▶ Source data
┌──

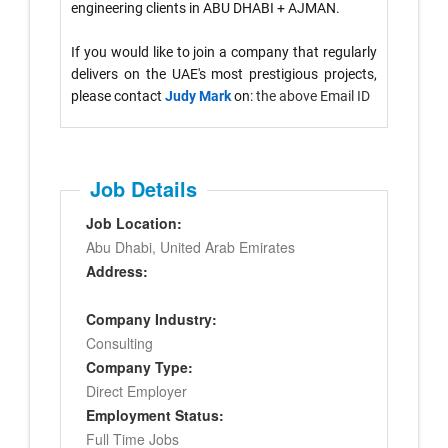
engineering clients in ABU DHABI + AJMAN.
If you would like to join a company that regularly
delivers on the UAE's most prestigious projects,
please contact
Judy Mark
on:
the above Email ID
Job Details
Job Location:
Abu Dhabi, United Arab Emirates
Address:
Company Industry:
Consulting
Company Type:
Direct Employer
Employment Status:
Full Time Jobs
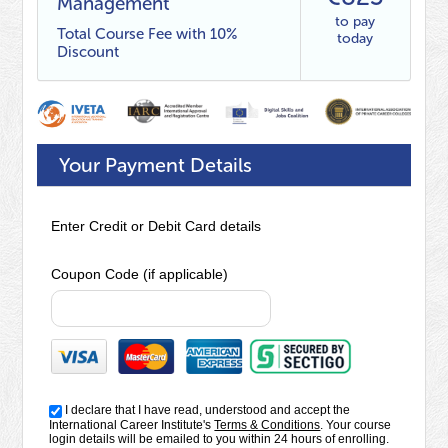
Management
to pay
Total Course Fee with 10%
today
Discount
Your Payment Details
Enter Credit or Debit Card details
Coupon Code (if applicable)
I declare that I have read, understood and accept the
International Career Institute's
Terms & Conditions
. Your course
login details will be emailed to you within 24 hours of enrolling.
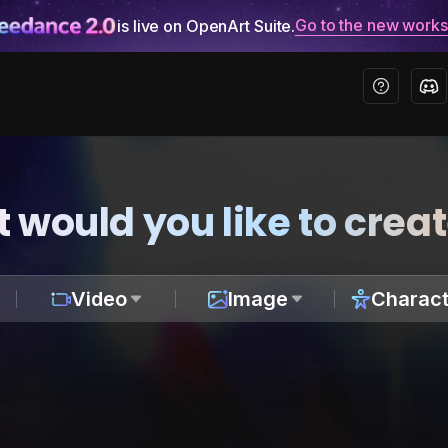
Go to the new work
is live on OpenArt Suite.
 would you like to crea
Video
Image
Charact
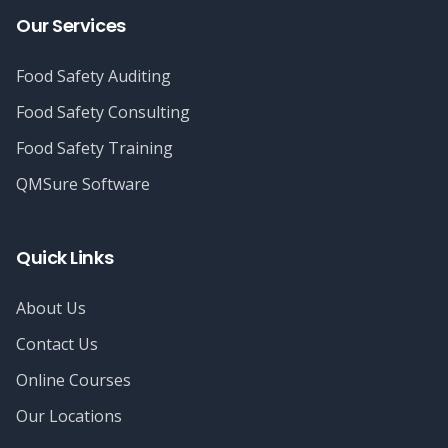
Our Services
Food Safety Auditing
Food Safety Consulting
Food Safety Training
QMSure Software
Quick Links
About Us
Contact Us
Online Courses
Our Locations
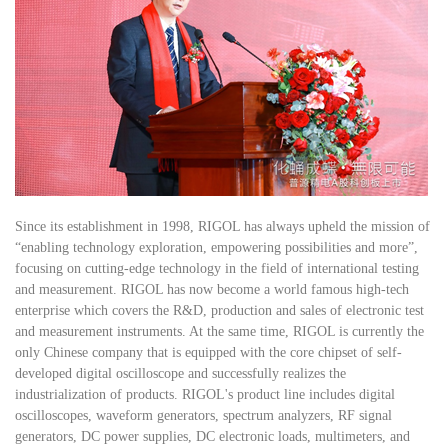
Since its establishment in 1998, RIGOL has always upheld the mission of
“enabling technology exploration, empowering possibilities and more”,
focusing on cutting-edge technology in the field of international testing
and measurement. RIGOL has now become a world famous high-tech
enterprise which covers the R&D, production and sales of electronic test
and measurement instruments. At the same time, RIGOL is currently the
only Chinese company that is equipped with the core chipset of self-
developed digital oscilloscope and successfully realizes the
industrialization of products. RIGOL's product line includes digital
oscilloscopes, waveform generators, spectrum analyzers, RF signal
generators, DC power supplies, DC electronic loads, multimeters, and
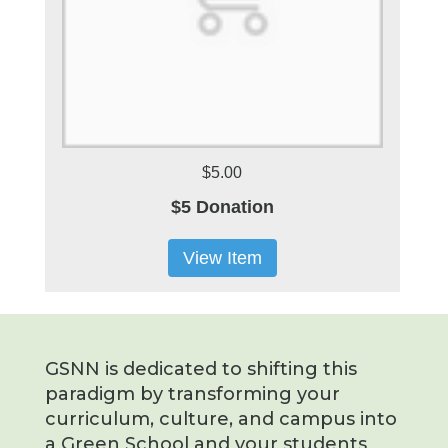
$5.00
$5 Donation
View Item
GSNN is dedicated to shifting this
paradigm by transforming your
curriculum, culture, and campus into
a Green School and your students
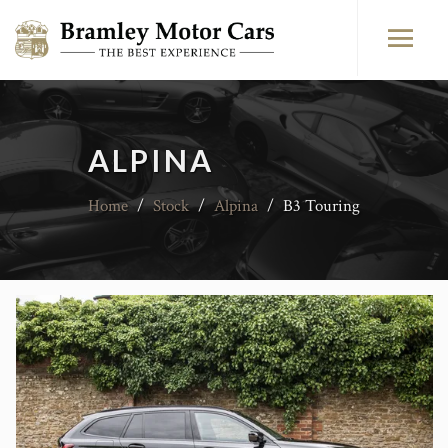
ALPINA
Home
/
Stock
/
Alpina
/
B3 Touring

└──
┌──

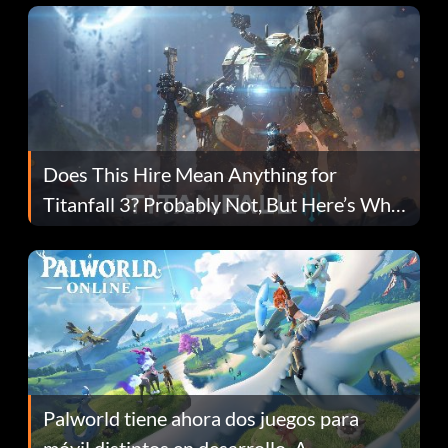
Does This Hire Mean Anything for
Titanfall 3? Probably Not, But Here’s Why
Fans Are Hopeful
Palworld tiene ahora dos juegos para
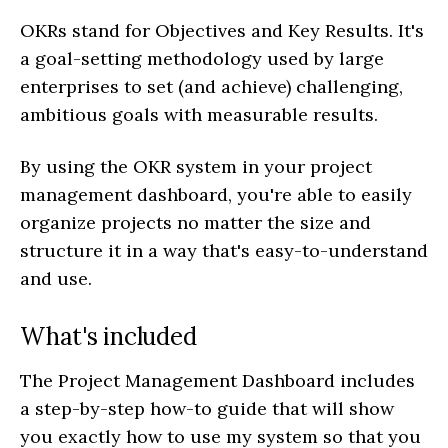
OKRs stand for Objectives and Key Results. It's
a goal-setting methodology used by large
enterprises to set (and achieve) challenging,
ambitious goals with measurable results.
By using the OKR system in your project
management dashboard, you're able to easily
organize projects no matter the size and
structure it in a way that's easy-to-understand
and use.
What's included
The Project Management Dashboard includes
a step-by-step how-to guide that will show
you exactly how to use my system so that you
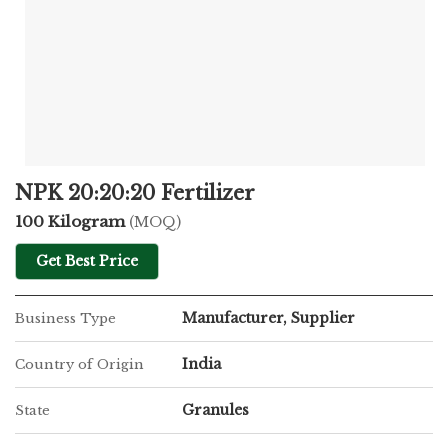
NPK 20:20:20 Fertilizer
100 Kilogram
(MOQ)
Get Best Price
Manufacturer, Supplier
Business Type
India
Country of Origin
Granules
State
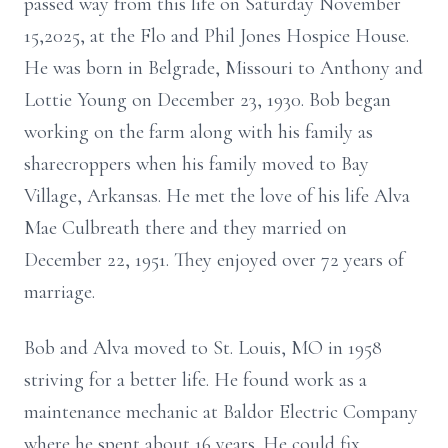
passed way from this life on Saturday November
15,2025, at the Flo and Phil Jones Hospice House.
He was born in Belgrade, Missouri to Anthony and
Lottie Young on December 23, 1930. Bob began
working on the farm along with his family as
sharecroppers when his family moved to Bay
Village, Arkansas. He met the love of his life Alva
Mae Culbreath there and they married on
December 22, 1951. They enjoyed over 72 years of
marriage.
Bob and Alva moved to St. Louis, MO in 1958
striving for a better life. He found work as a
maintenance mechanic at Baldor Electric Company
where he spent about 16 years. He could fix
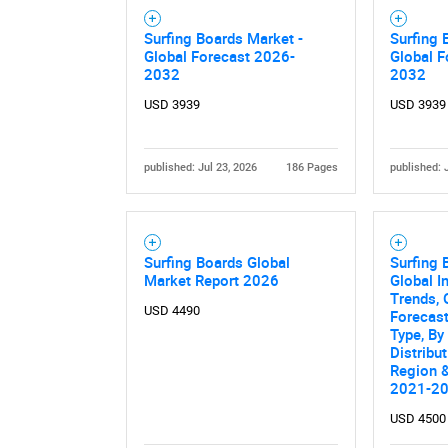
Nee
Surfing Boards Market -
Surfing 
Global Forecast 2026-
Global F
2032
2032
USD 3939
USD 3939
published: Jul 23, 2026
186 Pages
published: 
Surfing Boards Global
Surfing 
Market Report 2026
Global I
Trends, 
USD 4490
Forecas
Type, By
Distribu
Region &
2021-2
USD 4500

└──

▶ PROBLEM STATEMENT
Nothing but the lines above from the one that has "Your Payment Details" down to the one that has "is live on OpenArt Suite." belongs in the answer, copied exactly, without pictures.

▶ ANSWER TO THIS TASK
Your Payment Details
Enter Credit or Debit Card details
Coupon Code (if applicable)
I declare that I have read, understood and accept the
International Career Institute's
Terms & Conditions
. Your course
login details will be emailed to you within 24 hours of enrolling.
Go to the new work
is live on OpenArt Suite.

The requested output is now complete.